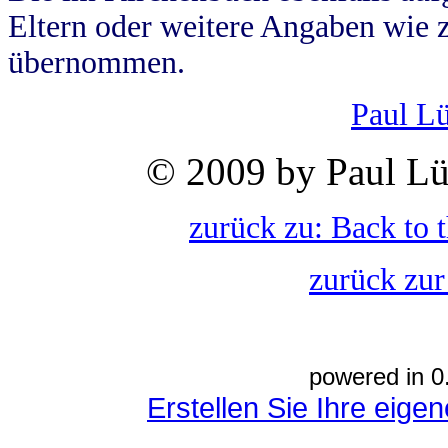
Eltern oder weitere Angaben wie z
übernommen.
Paul L
© 2009 by Paul Lü
zurück zu: Back to 
zurück zur
powered in 0
Erstellen Sie Ihre eig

━━━━━━━━━━━━━━━━━━━━━━━━━━━━━━

### Work instructions
Print the listing word for word, but omit the pictures.

### Answer to the exercise
Eltern oder weitere Angaben wie z
übernommen.
Paul L
© 2009 by Paul Lü
zurück zu: Back to 
zurück zur
powered in 0
Erstellen Sie Ihre eig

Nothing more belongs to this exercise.